Maybe a revisit to Kripalu was in order before committing to life in the Weinermobile.
So, at 43, seven years later, I returned to Kripalu, back to the room with my Sherpa of divine wisdom, Aruni, to the same program that both saved me and changed me. Back on the floor in sweatpants with a new set of strangers to witness my tears, answer my call for help, encourage me to share and most importantly, just be present with me in this form of spiritual and, ok, yes, physical detox. I made a list of what had transpired since the last time I left the Utopian retreat and it was no small list.
In seven years, I had:
In taking stock, I granted myself permission to be tired, confused, exhausted and opened my heart and soul deeply to what Kripalu and the beautiful strangers had to offer me. Like before, I was confused about entering a new phase of my life, but with Aruni my Sherpa there to remind me that I had the tools to stop, to be present, to be mindful, I could do it…again. Enjoy today for what it is, not for the promise of what may or may not ever come. Easier said than done but hey I’m going to give it a try.
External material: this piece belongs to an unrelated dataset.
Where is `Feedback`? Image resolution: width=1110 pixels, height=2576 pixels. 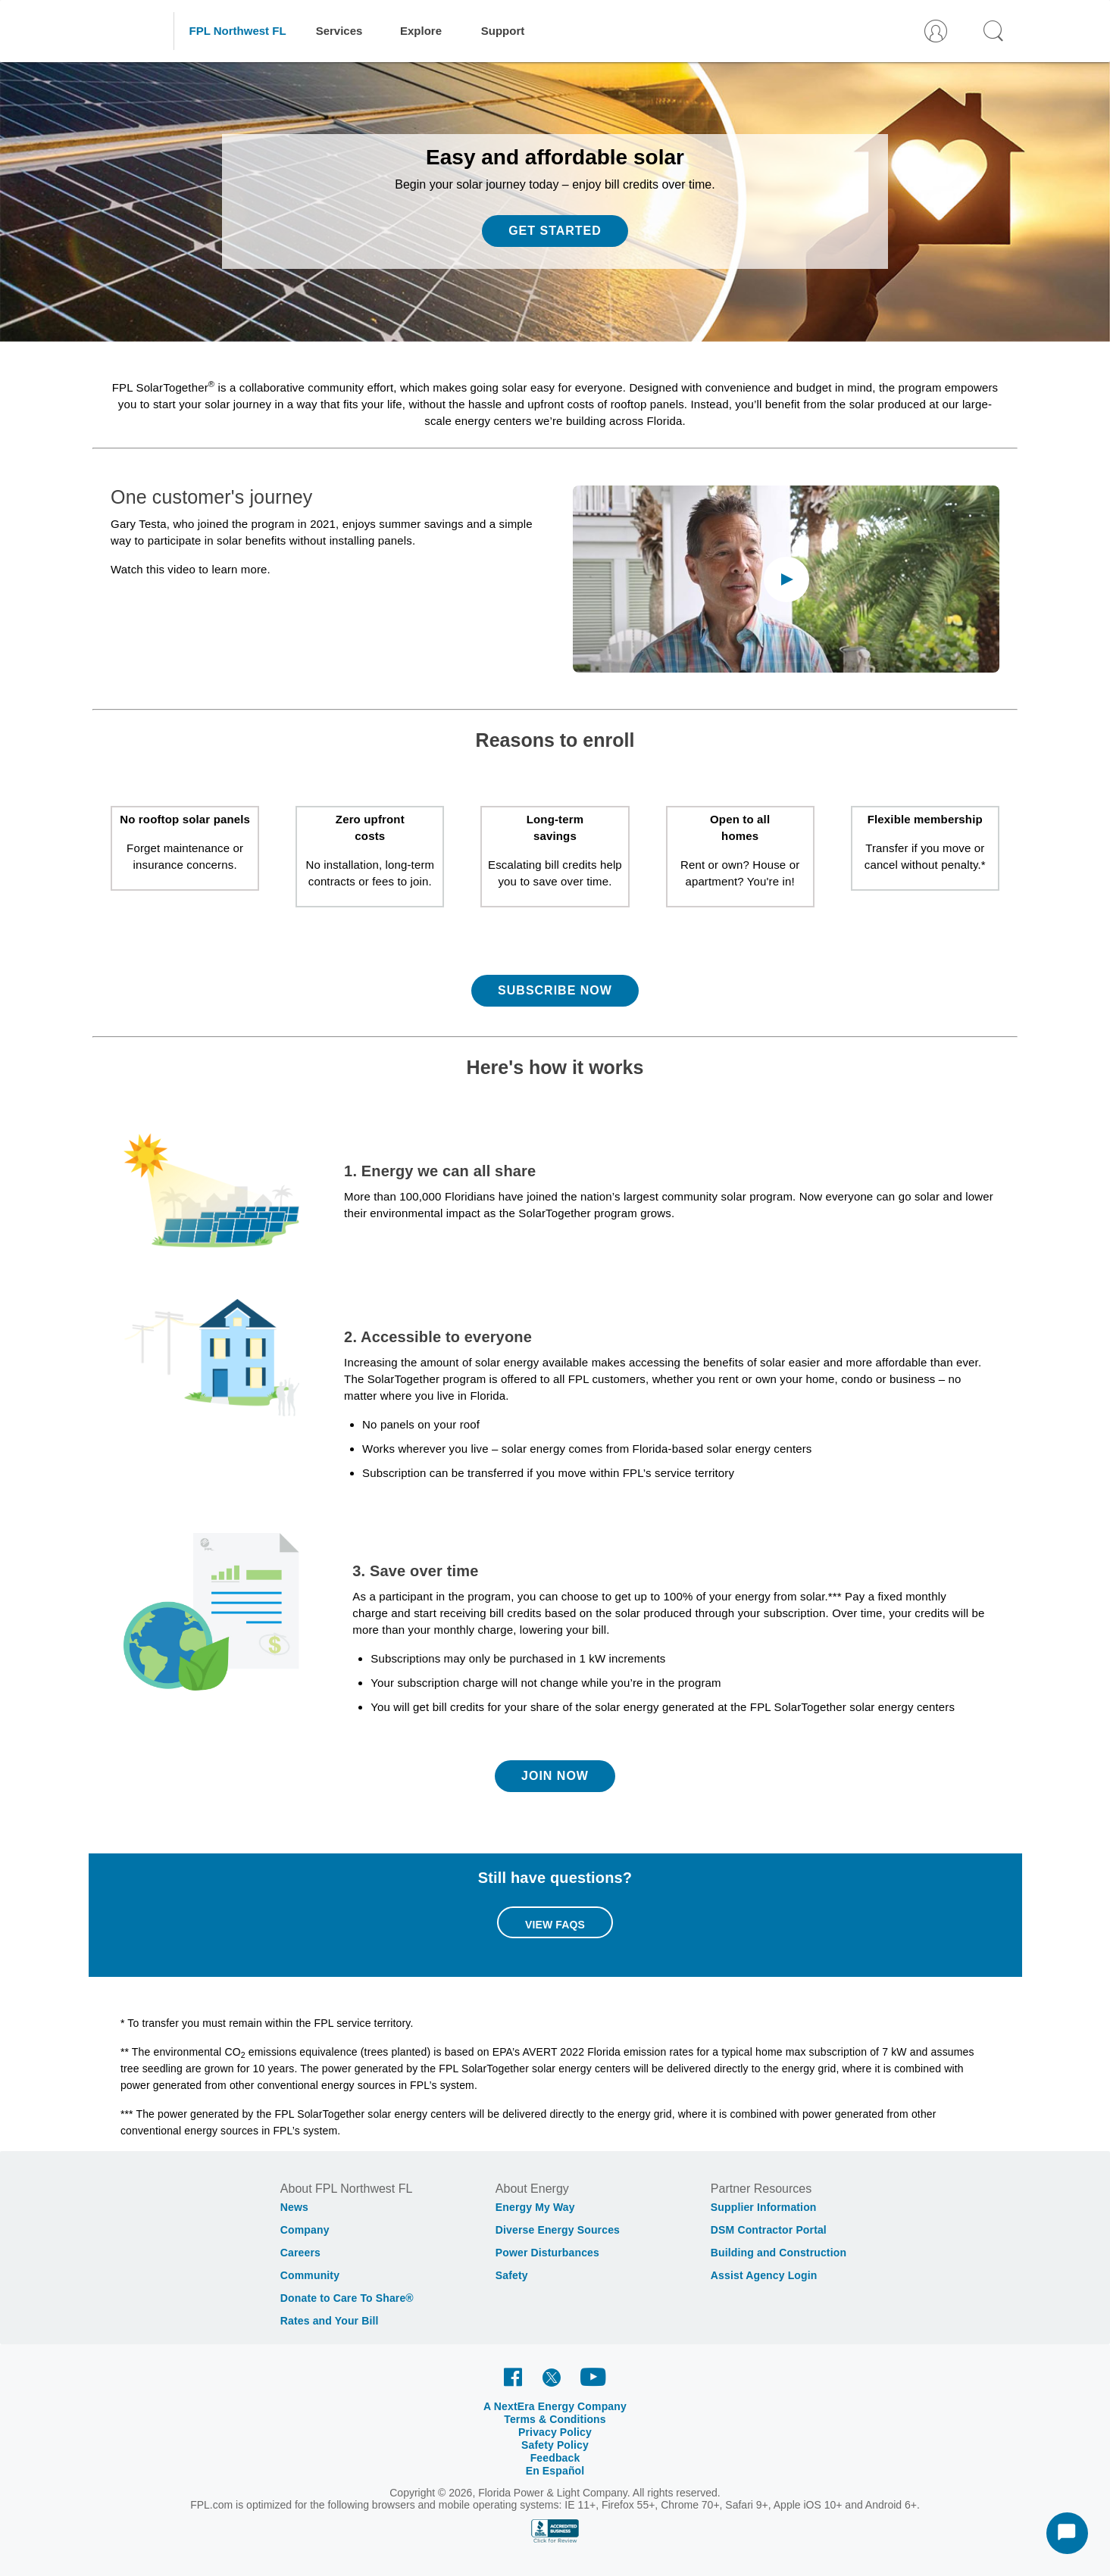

And while I have yet to hear back from the folks at Oscar Meyer, I’m trying my Kripalu tools and applying them to my crazy city/country life I lead; loving myself, my daughter and husband, this life, this career and these new gray hairs more deeply by being more present (down phone down), more mindful (no more Seamlees in front of a TV) and ever so grateful for this beautifully insane and perfectly imperfect life.
And if all else fails…look for us coming to your town….we’ll be the Italian family of three, driving a large hot dog.